• [TASK TO CARRY OUT]: Reproduce the lines below verbatim. Pictures are to be omitted.

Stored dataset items
================================

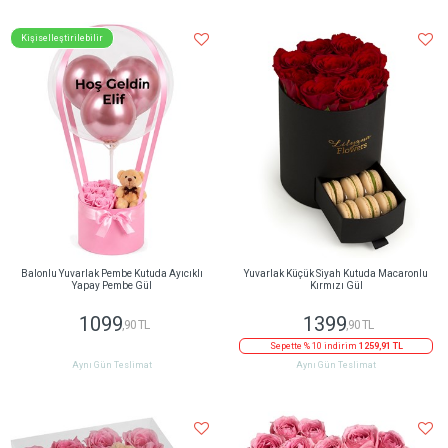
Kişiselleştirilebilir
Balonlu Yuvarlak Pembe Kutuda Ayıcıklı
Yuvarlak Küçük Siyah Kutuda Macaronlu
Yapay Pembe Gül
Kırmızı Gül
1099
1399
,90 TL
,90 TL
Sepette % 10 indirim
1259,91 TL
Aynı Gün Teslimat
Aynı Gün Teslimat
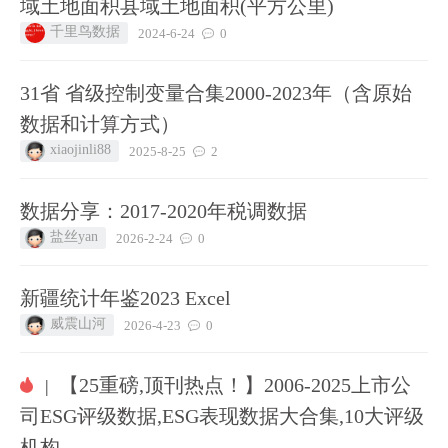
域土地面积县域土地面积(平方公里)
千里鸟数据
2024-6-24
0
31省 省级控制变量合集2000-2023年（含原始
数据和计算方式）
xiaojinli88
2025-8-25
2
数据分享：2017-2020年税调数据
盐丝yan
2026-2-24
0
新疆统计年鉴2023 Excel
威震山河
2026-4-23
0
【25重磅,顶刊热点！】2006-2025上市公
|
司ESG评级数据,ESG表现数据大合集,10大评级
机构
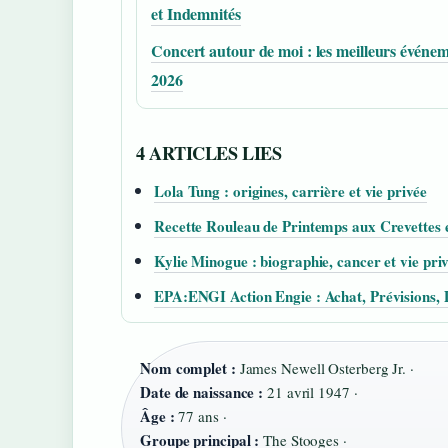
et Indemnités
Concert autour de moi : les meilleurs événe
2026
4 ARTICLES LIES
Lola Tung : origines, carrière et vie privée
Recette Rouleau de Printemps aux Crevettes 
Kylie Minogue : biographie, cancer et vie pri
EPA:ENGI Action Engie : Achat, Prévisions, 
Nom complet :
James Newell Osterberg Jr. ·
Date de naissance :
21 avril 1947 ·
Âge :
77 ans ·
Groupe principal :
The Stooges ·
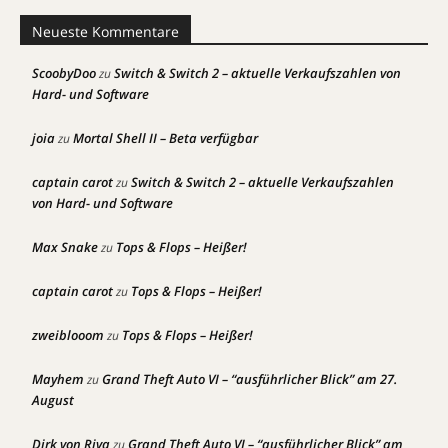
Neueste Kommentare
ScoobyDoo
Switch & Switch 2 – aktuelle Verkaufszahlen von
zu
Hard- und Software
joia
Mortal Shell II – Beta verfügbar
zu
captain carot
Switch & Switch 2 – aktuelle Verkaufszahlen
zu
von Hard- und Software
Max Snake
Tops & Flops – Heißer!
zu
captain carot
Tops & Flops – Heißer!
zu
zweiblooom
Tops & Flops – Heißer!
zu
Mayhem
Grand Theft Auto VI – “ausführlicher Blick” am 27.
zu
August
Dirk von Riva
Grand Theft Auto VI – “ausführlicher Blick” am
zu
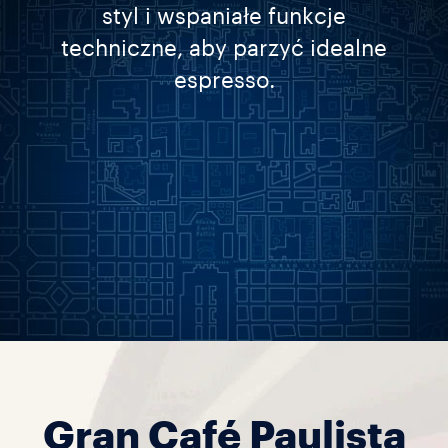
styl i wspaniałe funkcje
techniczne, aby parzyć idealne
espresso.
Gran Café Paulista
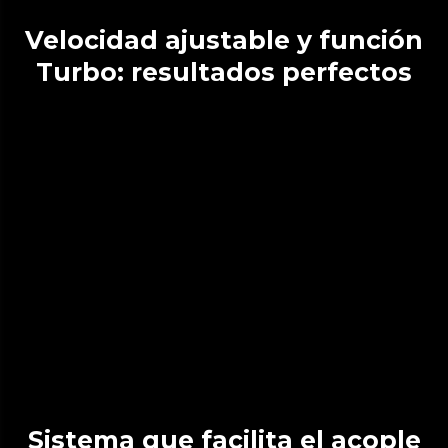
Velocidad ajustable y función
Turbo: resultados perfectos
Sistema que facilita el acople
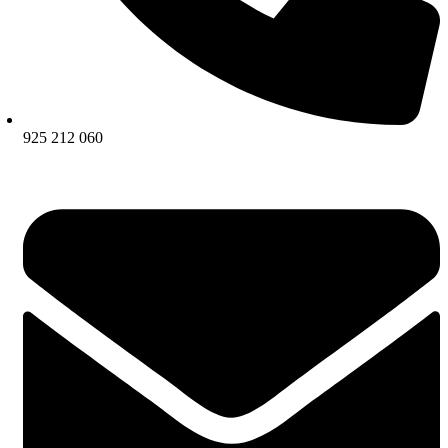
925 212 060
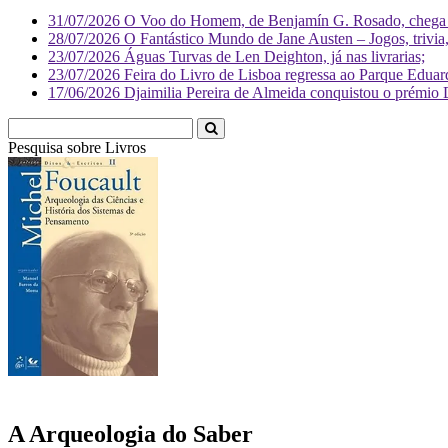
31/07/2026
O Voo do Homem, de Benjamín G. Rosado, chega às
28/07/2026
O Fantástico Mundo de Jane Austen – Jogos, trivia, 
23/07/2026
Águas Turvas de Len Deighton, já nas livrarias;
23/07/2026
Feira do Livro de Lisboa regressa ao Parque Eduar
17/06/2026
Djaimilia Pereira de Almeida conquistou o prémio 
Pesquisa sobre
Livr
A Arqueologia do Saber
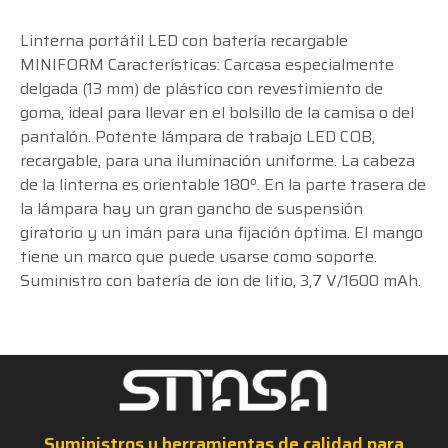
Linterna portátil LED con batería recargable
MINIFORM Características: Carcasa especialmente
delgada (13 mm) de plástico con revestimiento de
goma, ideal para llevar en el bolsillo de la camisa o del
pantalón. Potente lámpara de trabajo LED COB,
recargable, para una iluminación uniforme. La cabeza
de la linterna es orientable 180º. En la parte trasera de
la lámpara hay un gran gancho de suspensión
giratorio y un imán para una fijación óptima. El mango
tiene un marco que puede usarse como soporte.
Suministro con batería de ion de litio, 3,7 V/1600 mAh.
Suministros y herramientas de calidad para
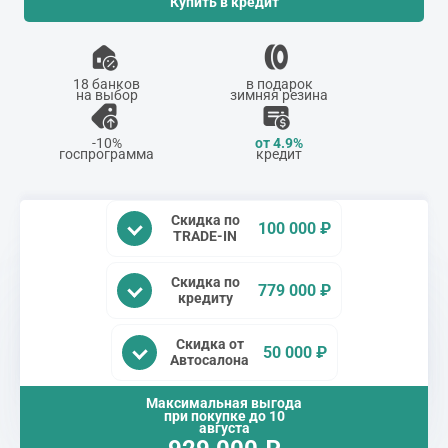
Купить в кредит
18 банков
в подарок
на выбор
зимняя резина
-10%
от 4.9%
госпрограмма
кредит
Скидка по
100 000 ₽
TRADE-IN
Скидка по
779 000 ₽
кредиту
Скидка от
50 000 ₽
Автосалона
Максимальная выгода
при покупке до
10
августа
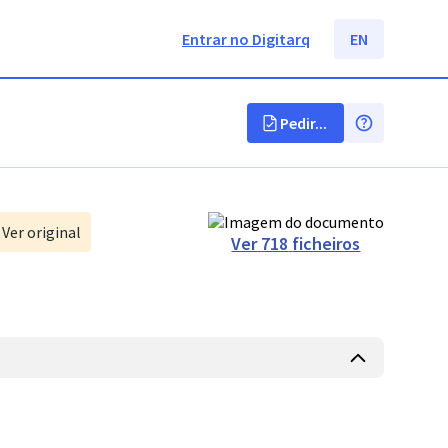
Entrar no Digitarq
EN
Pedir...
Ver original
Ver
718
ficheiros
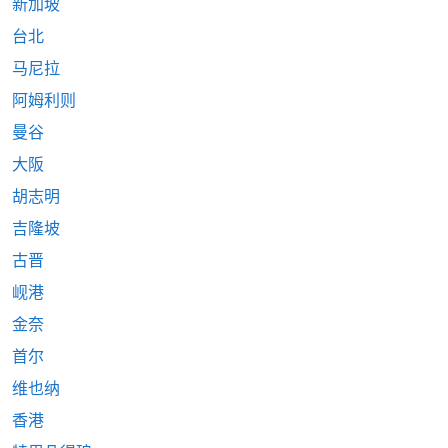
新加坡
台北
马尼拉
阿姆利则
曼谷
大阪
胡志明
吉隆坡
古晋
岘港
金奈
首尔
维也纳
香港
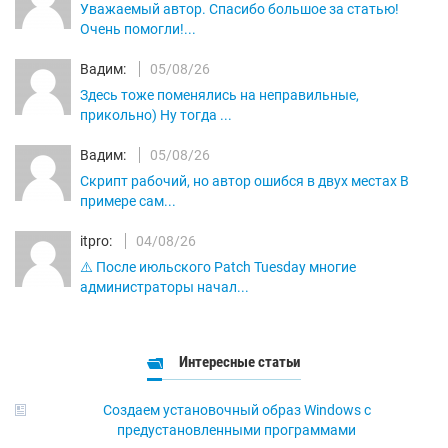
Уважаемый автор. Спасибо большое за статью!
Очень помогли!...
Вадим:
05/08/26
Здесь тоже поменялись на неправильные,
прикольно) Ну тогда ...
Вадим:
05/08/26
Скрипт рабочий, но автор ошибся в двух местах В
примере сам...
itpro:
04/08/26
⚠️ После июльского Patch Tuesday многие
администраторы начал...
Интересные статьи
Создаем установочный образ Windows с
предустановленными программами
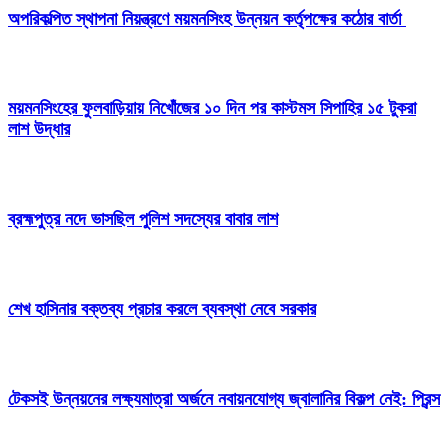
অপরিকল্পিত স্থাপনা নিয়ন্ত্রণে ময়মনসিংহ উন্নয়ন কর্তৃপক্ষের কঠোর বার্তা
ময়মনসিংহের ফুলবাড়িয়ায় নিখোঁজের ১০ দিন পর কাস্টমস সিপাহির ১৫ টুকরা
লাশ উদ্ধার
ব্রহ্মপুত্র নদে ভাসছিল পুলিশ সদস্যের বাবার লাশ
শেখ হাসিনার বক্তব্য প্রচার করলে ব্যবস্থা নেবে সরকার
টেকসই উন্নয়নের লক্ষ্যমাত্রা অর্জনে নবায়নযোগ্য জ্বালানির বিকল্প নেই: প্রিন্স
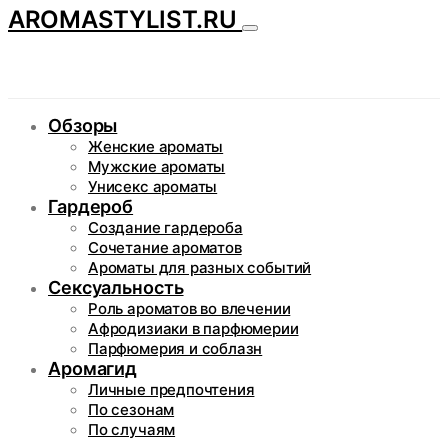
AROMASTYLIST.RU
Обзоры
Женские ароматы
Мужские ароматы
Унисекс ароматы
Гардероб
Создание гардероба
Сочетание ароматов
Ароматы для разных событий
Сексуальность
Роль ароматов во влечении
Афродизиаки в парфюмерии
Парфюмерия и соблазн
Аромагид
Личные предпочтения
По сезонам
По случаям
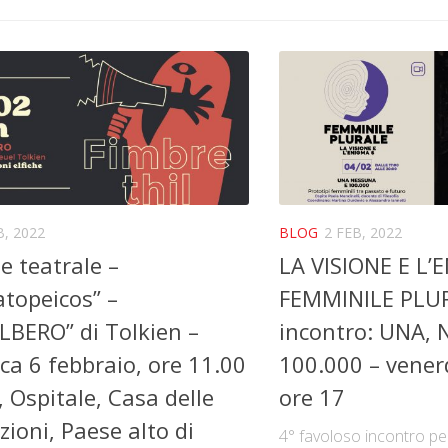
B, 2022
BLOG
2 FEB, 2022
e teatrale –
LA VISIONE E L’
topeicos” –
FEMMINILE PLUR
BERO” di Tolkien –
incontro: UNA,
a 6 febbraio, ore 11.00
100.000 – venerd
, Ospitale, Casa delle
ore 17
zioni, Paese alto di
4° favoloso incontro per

================================

• [ANSWER FOR THIS EXERCISE]:
Kişiselleştirilebilir
Balonlu Yuvarlak Pembe Kutuda Ayıcıklı
Yuvarlak Küçük Siyah Kutuda Macaronlu
Yapay Pembe Gül
Kırmızı Gül
1099
1399
,90 TL
,90 TL
Sepette % 10 indirim
1259,91 TL
Aynı Gün Teslimat
Aynı Gün Teslimat
域土地面积县域土地面积(平方公里)
千里鸟数据
2024-6-24
0
31省 省级控制变量合集2000-2023年（含原始
数据和计算方式）
xiaojinli88
2025-8-25
2
数据分享：2017-2020年税调数据
盐丝yan
2026-2-24
0
新疆统计年鉴2023 Excel
威震山河
2026-4-23
0
【25重磅,顶刊热点！】2006-2025上市公
|
司ESG评级数据,ESG表现数据大合集,10大评级
机构
et Indemnités
Concert autour de moi : les meilleurs événe
2026
4 ARTICLES LIES
Lola Tung : origines, carrière et vie privée
Recette Rouleau de Printemps aux Crevettes 
Kylie Minogue : biographie, cancer et vie pri
EPA:ENGI Action Engie : Achat, Prévisions, 
Nom complet :
James Newell Osterberg Jr. ·
Date de naissance :
21 avril 1947 ·
Âge :
77 ans ·
Groupe principal :
The Stooges ·
Neueste Kommentare
ScoobyDoo
Switch & Switch 2 – aktuelle Verkaufszahlen von
zu
Hard- und Software
joia
Mortal Shell II – Beta verfügbar
zu
captain carot
Switch & Switch 2 – aktuelle Verkaufszahlen
zu
von Hard- und Software
Max Snake
Tops & Flops – Heißer!
zu
captain carot
Tops & Flops – Heißer!
zu
zweiblooom
Tops & Flops – Heißer!
zu
Mayhem
Grand Theft Auto VI – “ausführlicher Blick” am 27.
zu
August
Dirk von Riva
Grand Theft Auto VI – “ausführlicher Blick” am
zu
styl i wspaniałe funkcje
techniczne, aby parzyć idealne
espresso.
Gran Café Paulista
Velocidad ajustable y función
Turbo: resultados perfectos
Sistema que facilita el acople
925 212 060
31/07/2026
O Voo do Homem, de Benjamín G. Rosado, chega às
28/07/2026
O Fantástico Mundo de Jane Austen – Jogos, trivia, 
23/07/2026
Águas Turvas de Len Deighton, já nas livrarias;
23/07/2026
Feira do Livro de Lisboa regressa ao Parque Eduar
17/06/2026
Djaimilia Pereira de Almeida conquistou o prémio 
Pesquisa sobre
Livr
A Arqueologia do Saber
Linterna portátil LED con batería recargable
MINIFORM Características: Carcasa especialmente
delgada (13 mm) de plástico con revestimiento de
goma, ideal para llevar en el bolsillo de la camisa o del
pantalón. Potente lámpara de trabajo LED COB,
recargable, para una iluminación uniforme. La cabeza
de la linterna es orientable 180º. En la parte trasera de
la lámpara hay un gran gancho de suspensión
giratorio y un imán para una fijación óptima. El mango
tiene un marco que puede usarse como soporte.
Suministro con batería de ion de litio, 3,7 V/1600 mAh.
Suministros y herramientas de calidad para
Купить в кредит
18 банков
в подарок
на выбор
зимняя резина
-10%
от 4.9%
госпрограмма
кредит
Скидка по
100 000 ₽
TRADE-IN
Скидка по
779 000 ₽
кредиту
Скидка от
50 000 ₽
Автосалона
Максимальная выгода
при покупке до
10
августа
Entrar no Digitarq
EN
Pedir...
Ver original
Ver
718
ficheiros
新加坡
台北
马尼拉
阿姆利则
曼谷
大阪
胡志明
吉隆坡
古晋
岘港
金奈
首尔
维也纳
香港
Уважаемый автор. Спасибо большое за статью!
Очень помогли!...
Вадим:
05/08/26
Здесь тоже поменялись на неправильные,
прикольно) Ну тогда ...
Вадим:
05/08/26
Скрипт рабочий, но автор ошибся в двух местах В
примере сам...
itpro:
04/08/26
⚠️ После июльского Patch Tuesday многие
администраторы начал...
Интересные статьи
Создаем установочный образ Windows с
предустановленными программами
অপরিকল্পিত স্থাপনা নিয়ন্ত্রণে ময়মনসিংহ উন্নয়ন কর্তৃপক্ষের কঠোর বার্তা
ময়মনসিংহের ফুলবাড়িয়ায় নিখোঁজের ১০ দিন পর কাস্টমস সিপাহির ১৫ টুকরা
লাশ উদ্ধার
ব্রহ্মপুত্র নদে ভাসছিল পুলিশ সদস্যের বাবার লাশ
শেখ হাসিনার বক্তব্য প্রচার করলে ব্যবস্থা নেবে সরকার
টেকসই উন্নয়নের লক্ষ্যমাত্রা অর্জনে নবায়নযোগ্য জ্বালানির বিকল্প নেই: প্রিন্স
AROMASTYLIST.RU
Обзоры
Женские ароматы
Мужские ароматы
Унисекс ароматы
Гардероб
Создание гардероба
Сочетание ароматов
Ароматы для разных событий
Сексуальность
Роль ароматов во влечении
Афродизиаки в парфюмерии
Парфюмерия и соблазн
Аромагид
Личные предпочтения
По сезонам
По случаям
B, 2022
BLOG
2 FEB, 2022
e teatrale –
LA VISIONE E L’
topeicos” –
FEMMINILE PLUR
BERO” di Tolkien –
incontro: UNA,
a 6 febbraio, ore 11.00
100.000 – venerd
, Ospitale, Casa delle
ore 17
zioni, Paese alto di
4° favoloso incontro per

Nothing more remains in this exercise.